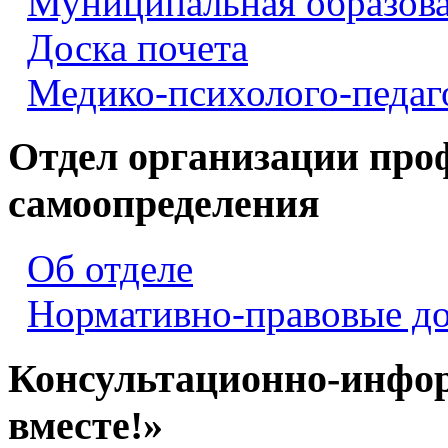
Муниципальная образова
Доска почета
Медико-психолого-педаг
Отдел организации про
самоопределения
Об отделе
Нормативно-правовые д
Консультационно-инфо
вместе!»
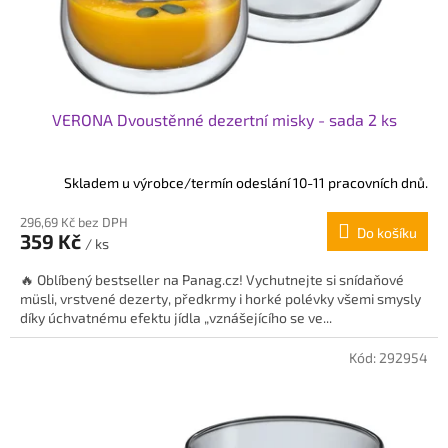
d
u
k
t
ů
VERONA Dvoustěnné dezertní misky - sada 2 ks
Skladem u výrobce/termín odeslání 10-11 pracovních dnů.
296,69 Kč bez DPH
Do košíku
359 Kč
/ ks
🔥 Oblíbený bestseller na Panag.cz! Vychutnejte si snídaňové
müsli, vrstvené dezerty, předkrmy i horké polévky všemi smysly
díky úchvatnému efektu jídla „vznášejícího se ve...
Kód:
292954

---

# What you are asked to do
From the records above, copy only the lines running from the line containing "Нормативно-правовые д" to the line containing "Vychutnejte si snídaňové", both ends included. Leave the pictures out.

# Exercise result
Нормативно-правовые д
Консультационно-инфо
вместе!»
d
u
k
t
ů
VERONA Dvoustěnné dezertní misky - sada 2 ks
Skladem u výrobce/termín odeslání 10-11 pracovních dnů.
296,69 Kč bez DPH
Do košíku
359 Kč
/ ks
🔥 Oblíbený bestseller na Panag.cz! Vychutnejte si snídaňové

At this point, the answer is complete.